• **Directions**: When you transcribe the entries below, begin at their first line and stop after the line containing "LAS VEGAS, NEVADA"; pictures stay out.

• **Extracted entries**:

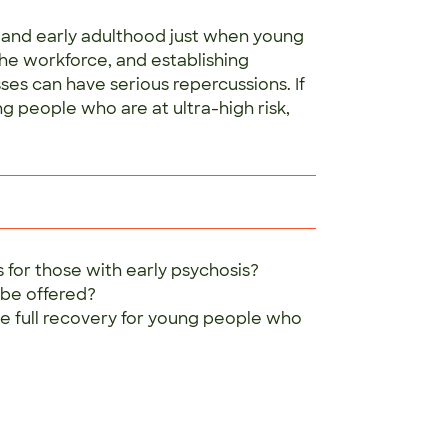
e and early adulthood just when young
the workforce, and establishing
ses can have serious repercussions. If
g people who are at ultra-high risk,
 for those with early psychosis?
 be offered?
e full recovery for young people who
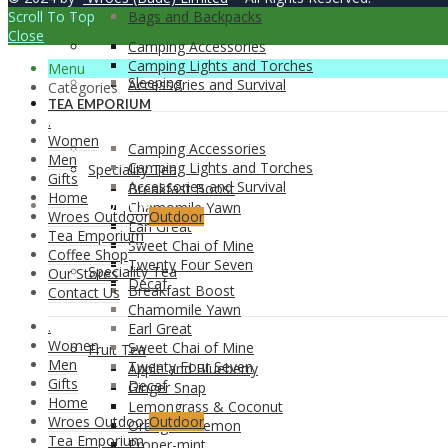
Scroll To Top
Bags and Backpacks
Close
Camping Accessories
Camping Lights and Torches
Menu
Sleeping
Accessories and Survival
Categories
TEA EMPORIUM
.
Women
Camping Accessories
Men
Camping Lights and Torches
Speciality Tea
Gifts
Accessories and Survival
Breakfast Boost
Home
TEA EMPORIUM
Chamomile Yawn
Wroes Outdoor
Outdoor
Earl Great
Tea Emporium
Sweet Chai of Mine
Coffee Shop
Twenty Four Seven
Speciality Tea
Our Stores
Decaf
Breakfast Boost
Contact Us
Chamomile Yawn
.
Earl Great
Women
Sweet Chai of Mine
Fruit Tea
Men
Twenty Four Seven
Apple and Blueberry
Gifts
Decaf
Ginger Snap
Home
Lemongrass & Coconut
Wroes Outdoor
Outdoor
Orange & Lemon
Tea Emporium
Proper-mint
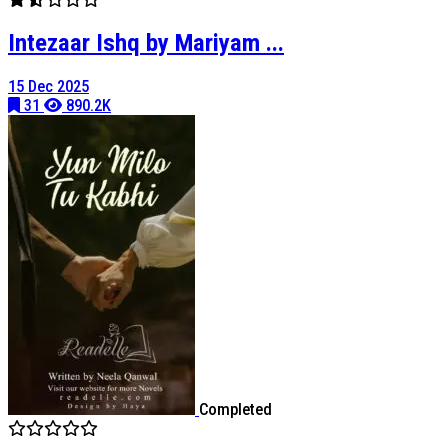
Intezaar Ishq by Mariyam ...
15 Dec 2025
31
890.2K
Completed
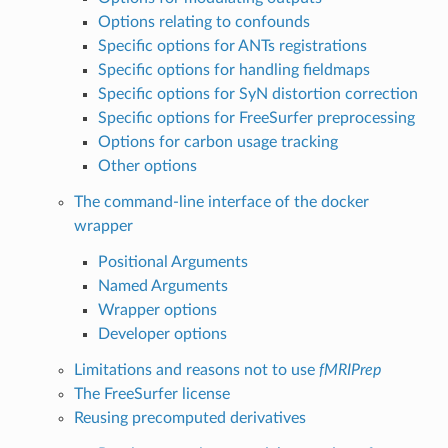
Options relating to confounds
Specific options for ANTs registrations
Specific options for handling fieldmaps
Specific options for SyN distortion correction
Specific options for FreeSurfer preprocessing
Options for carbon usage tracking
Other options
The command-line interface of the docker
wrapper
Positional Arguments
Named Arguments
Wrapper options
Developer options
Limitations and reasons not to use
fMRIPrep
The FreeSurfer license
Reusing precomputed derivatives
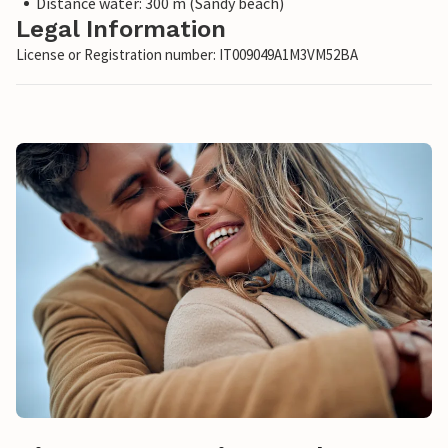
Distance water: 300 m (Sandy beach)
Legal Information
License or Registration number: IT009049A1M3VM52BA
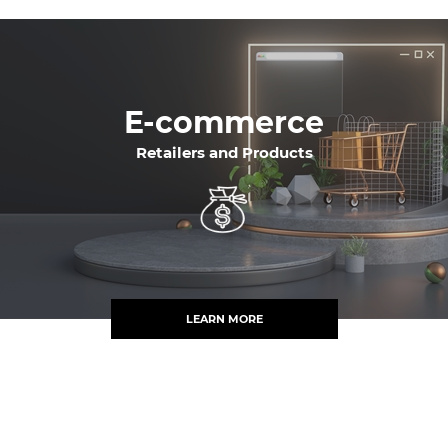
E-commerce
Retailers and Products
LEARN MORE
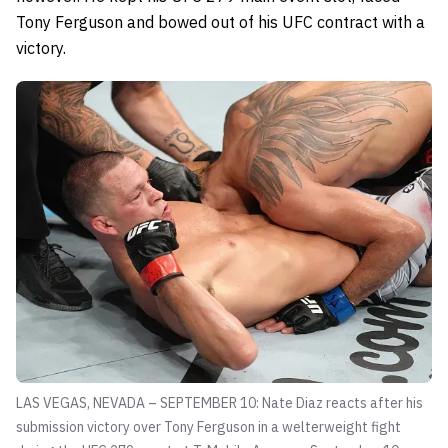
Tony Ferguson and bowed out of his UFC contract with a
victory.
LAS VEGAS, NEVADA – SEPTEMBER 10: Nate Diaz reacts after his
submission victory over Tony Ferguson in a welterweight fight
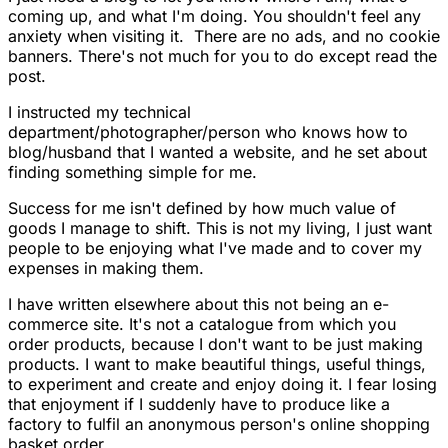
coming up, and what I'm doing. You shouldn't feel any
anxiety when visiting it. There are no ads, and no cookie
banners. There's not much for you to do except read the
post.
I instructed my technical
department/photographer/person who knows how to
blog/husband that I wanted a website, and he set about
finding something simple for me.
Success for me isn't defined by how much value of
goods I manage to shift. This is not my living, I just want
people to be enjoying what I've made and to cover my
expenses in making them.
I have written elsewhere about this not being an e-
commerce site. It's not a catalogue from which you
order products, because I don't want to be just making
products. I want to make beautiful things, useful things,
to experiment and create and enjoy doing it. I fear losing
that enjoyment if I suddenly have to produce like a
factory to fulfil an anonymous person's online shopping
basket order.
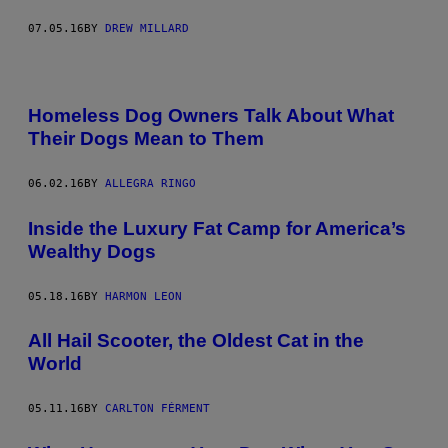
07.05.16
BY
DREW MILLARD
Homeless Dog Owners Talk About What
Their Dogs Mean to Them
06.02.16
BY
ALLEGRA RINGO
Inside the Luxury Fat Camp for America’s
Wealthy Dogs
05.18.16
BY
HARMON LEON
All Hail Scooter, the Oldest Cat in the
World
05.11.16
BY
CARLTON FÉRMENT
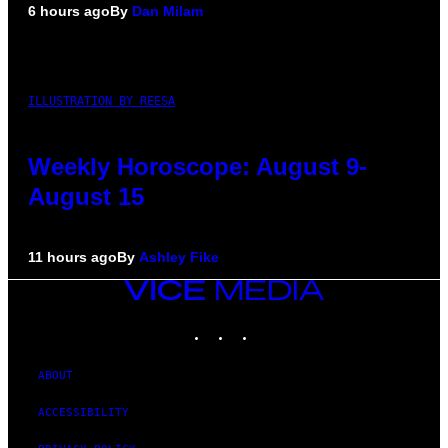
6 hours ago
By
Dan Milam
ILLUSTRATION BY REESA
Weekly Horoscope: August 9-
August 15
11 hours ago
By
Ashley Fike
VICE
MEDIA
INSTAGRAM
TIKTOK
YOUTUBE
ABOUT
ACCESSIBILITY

• **Solution below**:
e and early adulthood just when young
the workforce, and establishing
ses can have serious repercussions. If
g people who are at ultra-high risk,
 for those with early psychosis?
 be offered?
e full recovery for young people who
Scroll To Top
Bags and Backpacks
Close
Camping Accessories
Camping Lights and Torches
Menu
Sleeping
Accessories and Survival
Categories
TEA EMPORIUM
.
Women
Camping Accessories
Men
Camping Lights and Torches
Speciality Tea
Gifts
Accessories and Survival
Breakfast Boost
Home
TEA EMPORIUM
Chamomile Yawn
Wroes Outdoor
Outdoor
Earl Great
Tea Emporium
Sweet Chai of Mine
Coffee Shop
Twenty Four Seven
Speciality Tea
Our Stores
Decaf
Breakfast Boost
Contact Us
Chamomile Yawn
.
Earl Great
Women
Sweet Chai of Mine
Fruit Tea
Men
Twenty Four Seven
Apple and Blueberry
Gifts
Decaf
Ginger Snap
Home
Lemongrass & Coconut
Wroes Outdoor
Outdoor
Orange & Lemon
Tea Emporium
Proper-mint
Intezaar Ishq by Mariyam ...
15 Dec 2025
31
890.2K
Completed
Options relating to confounds
Specific options for ANTs registrations
Specific options for handling fieldmaps
Specific options for SyN distortion correction
Specific options for FreeSurfer preprocessing
Options for carbon usage tracking
Other options
The command-line interface of the docker
wrapper
Positional Arguments
Named Arguments
Wrapper options
Developer options
Limitations and reasons not to use
fMRIPrep
The FreeSurfer license
Reusing precomputed derivatives
Distance water: 300 m (Sandy beach)
Legal Information
License or Registration number: IT009049A1M3VM52BA
E-commerce
Retailers and Products
LEARN MORE
Tony Ferguson and bowed out of his UFC contract with a
victory.
LAS VEGAS, NEVADA – SEPTEMBER 10: Nate Diaz reacts after his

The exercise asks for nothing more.